Are the skies friendlier in Highland than Augusta for the Rocket Boys?

For background on the Rocket Boys case, please see the series of articles here.

A missed opportunity for education in Augusta County could turn into an eagerly embraced activity in neighboring Highland County.

The Valley AeroSpace Team (VAST) may have found a new home in Highland after an anonymous landowner's complaint and the Augusta Board of Zoning ran them out of this area in the summer of 2009. The new location involves a 1 1/2-hour drive over the mountains for most who live in the Augusta County area.
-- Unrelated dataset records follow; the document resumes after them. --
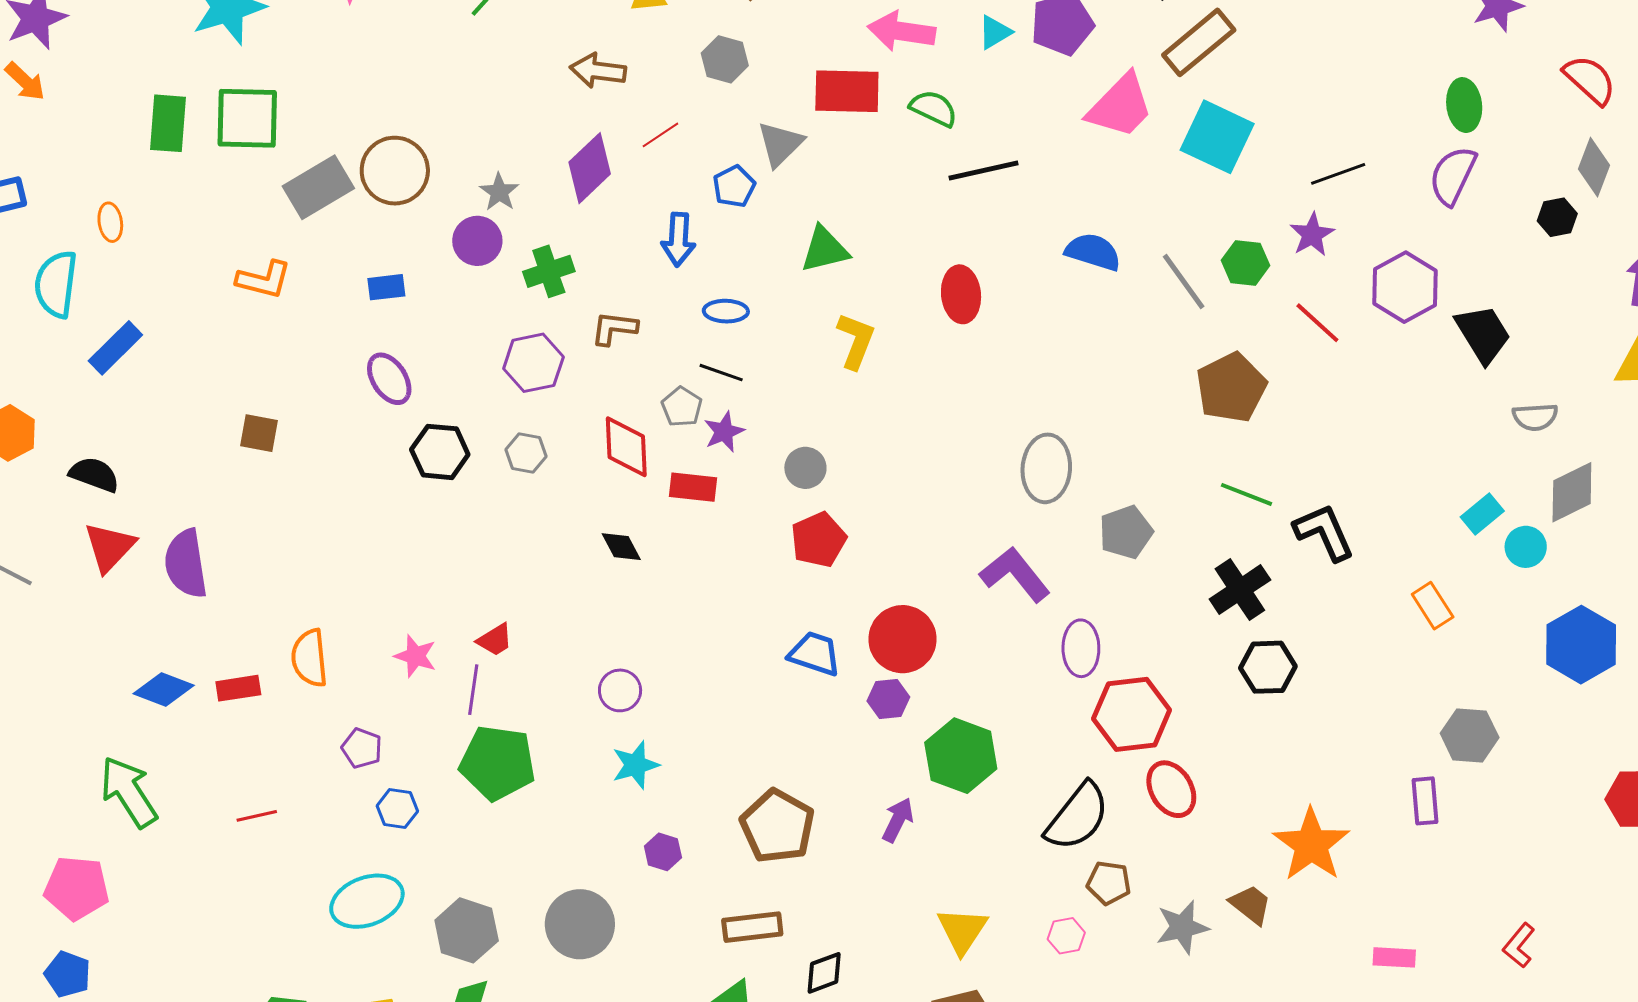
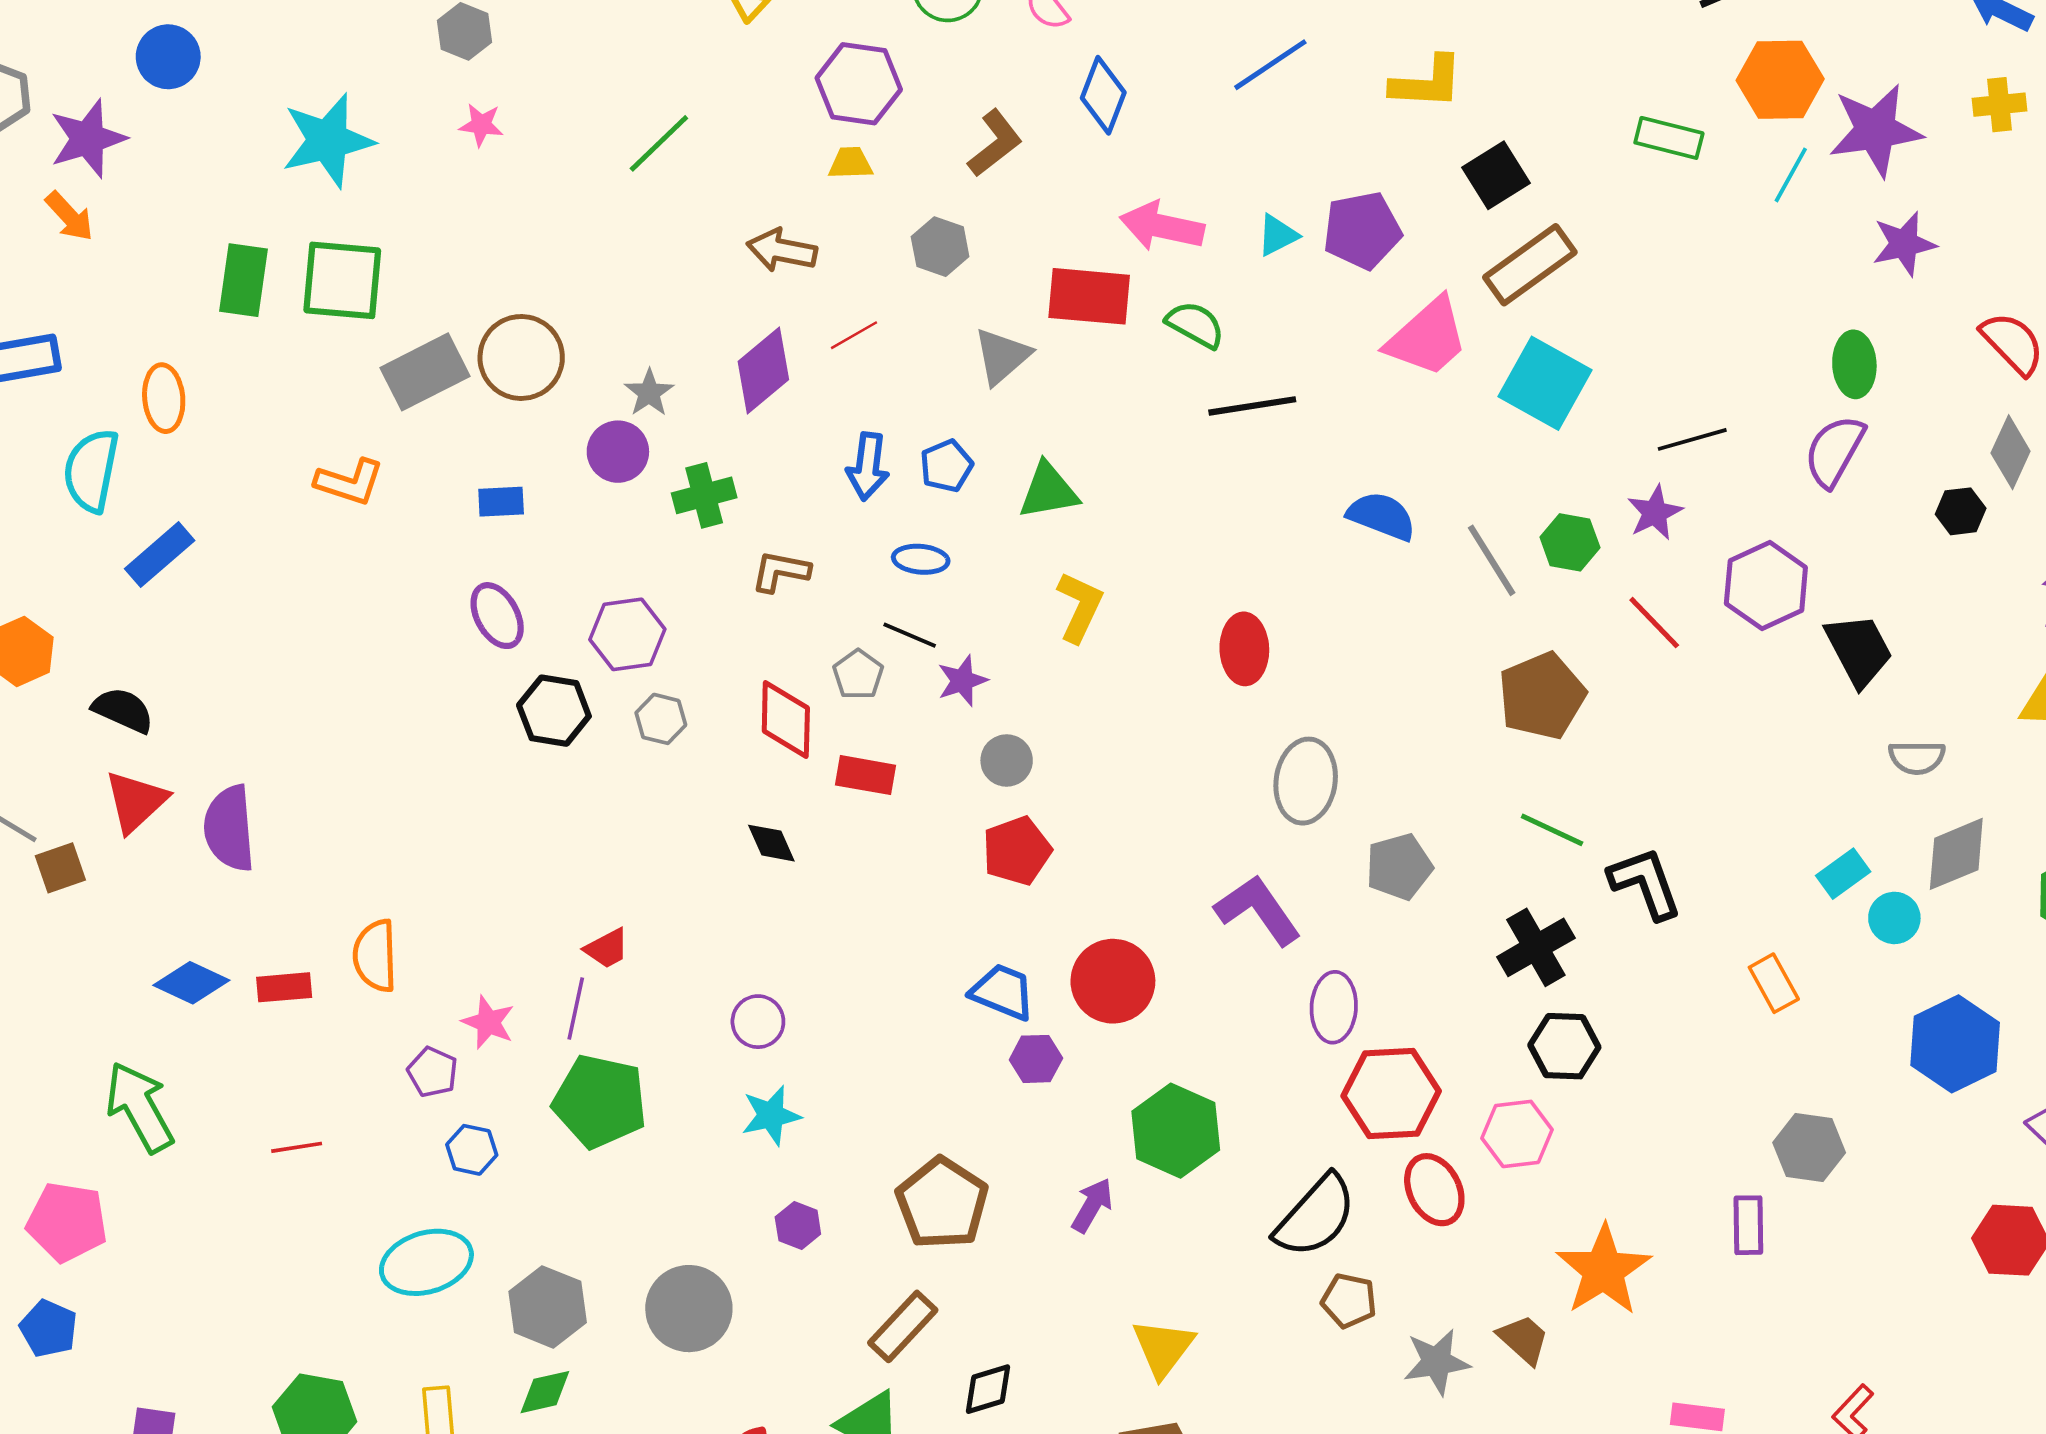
blue pentagon: (734, 186) -> (946, 466), moved
orange ellipse: (110, 222) -> (164, 398), size x1.4
red ellipse: (961, 294) -> (1244, 649), moved
purple hexagon: (533, 363) -> (627, 634), moved
purple star: (724, 432) -> (962, 681), moved
brown square: (259, 433) -> (60, 868), moved, turned -33
pink star: (415, 656) -> (488, 1022), moved
purple hexagon: (888, 699) -> (1036, 1059), moved
brown rectangle: (752, 927) -> (903, 1326), turned -44
pink hexagon: (1066, 936) -> (1517, 1134), moved, size x1.5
Highland offered open arms to the family-friendly science of rocketry, expressing delight at having the dedicated volunteers come to their community to guide youth in a hands-on teaching experience reminiscent of the Rocket Boys in the "October Sky" movie about Homer Hickam who went on to become a NASA scientist.

Tony Gonzalez with the Waynesboro News Virginian wrote of VAST's exhibition in Highland:
A rocketry club booted out of Augusta County in a hotly contested zoning dispute launched again Friday in a neighboring county to the west.

Highland County students screamed with delight, pointed skyward and applauded uproariously during a rocketry demonstration coordinated between the club, officials with the school district and the county economic development office.

For the Valley Aerospace Team, or VAST, the rolling land south of Monterey has promise as a new home for their hobby rocket launches. School and county officials embraced the team, increased rocketry-related science lessons in schools and helped pinpoint a good property for launches.
Young people in rural areas are in need of entertainment and educational opportunities to prevent drunken partying, vandalism, drugs, gang participation, and other negatives from not having "something to do." VAST offered that opportunity for budding scientists, a safe event for families to enjoy.

Augusta County is, in my opinion, short-sighted when it comes to looking into the future. Our youth are our future ... "to teach is to touch the future." What a shame a number of local leaders cannot see that.